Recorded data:
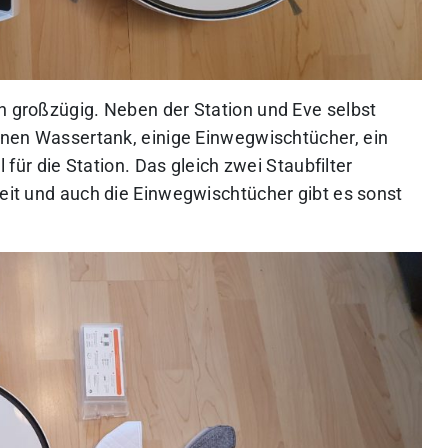
ch großzügig. Neben der Station und Eve selbst
 einen Wassertank, einige Einwegwischtücher,
ein
 für die Station. Das gleich zwei Staubfilter
heit und auch die Einwegwischtücher gibt es sonst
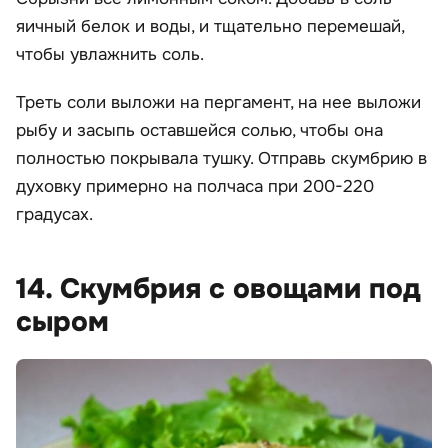
яичный белок и воды, и тщательно перемешай,
чтобы увлажнить соль.
Треть соли выложи на пергамент, на нее выложи
рыбу и засыпь оставшейся солью, чтобы она
полностью покрывала тушку. Отправь скумбрию в
духовку примерно на полчаса при 200-220
градусах.
14. Скумбрия с овощами под
сыром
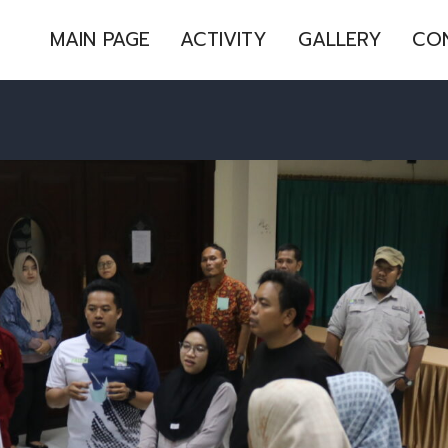
MAIN PAGE
ACTIVITY
GALLERY
CO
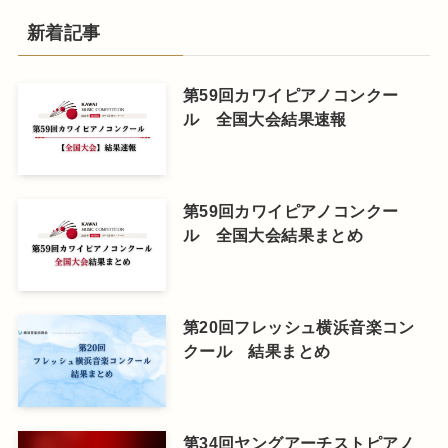
新着記事
第59回カワイピアノコンクー
ル 全国大会結果速報
第59回カワイピアノコンクー
ル 全国大会結果まとめ
第20回フレッシュ横浜音楽コン
クール 結果まとめ
第34回ヤングアーチストピアノ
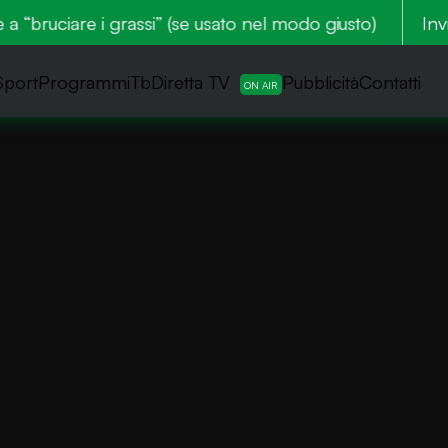
“bruciare i grassi” (se usato nel modo giusto)
Zone e 
Inv
Sport
ProgrammiTb
Diretta TV
Pubblicità
Contatti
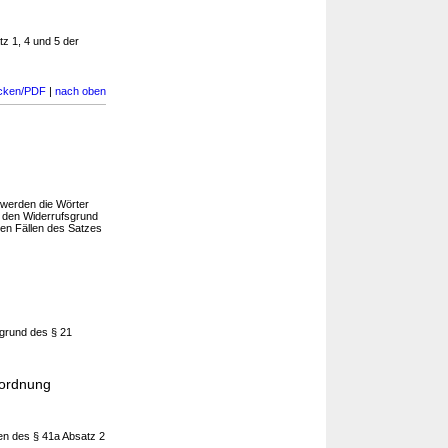
z 1, 4 und 5 der
cken/PDF
|
nach oben
n
 werden die Wörter
 den Widerrufsgrund
 den Fällen des Satzes
grund des § 21
sordnung
gen des § 41a Absatz 2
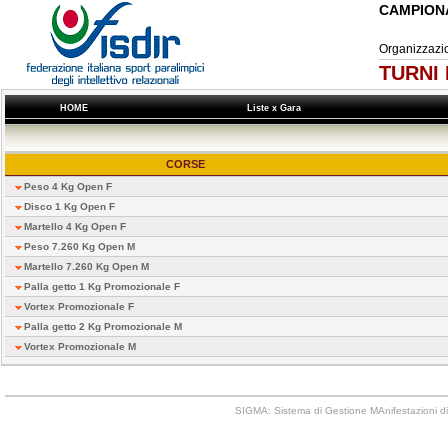
CAMPION
Organizzaz
TURNI 
HOME
Liste x Gara
CORSE
Peso 4 Kg Open F
Disco 1 Kg Open F
Martello 4 Kg Open F
Peso 7.260 Kg Open M
Martello 7.260 Kg Open M
Palla getto 1 Kg Promozionale F
Vortex Promozionale F
Palla getto 2 Kg Promozionale M
Vortex Promozionale M
SIGMA: Sistema di Gestione MAnifestazioni di 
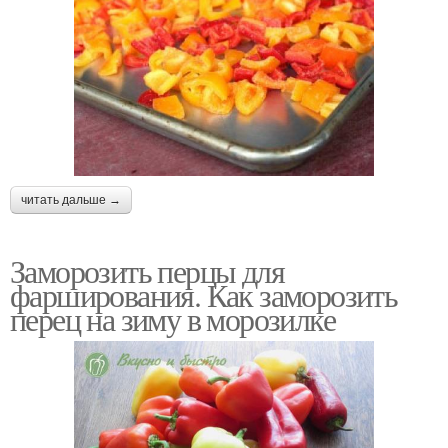
читать дальше →
Заморозить перцы для
фарширования. Как заморозить
перец на зиму в морозилке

- [WORK INSTRUCTIONS]
The expected output is the lines above from the one containing "第34回ヤングアーチストピアノ" to the one containing "Martello 7.260 Kg Open M", both ends included, reproduced exactly with every picture left out.

- [OUTPUT OF THE TASK]
第34回ヤングアーチストピアノ
“bruciare i grassi” (se usato nel modo giusto)
Zone e 
Inv
Sport
ProgrammiTb
Diretta TV
Pubblicità
Contatti
z 1, 4 und 5 der
cken/PDF
|
nach oben
n
 werden die Wörter
 den Widerrufsgrund
 den Fällen des Satzes
grund des § 21
sordnung
gen des § 41a Absatz 2
CAMPION
Organizzaz
TURNI 
HOME
Liste x Gara
CORSE
Peso 4 Kg Open F
Disco 1 Kg Open F
Martello 4 Kg Open F
Peso 7.260 Kg Open M
Martello 7.260 Kg Open M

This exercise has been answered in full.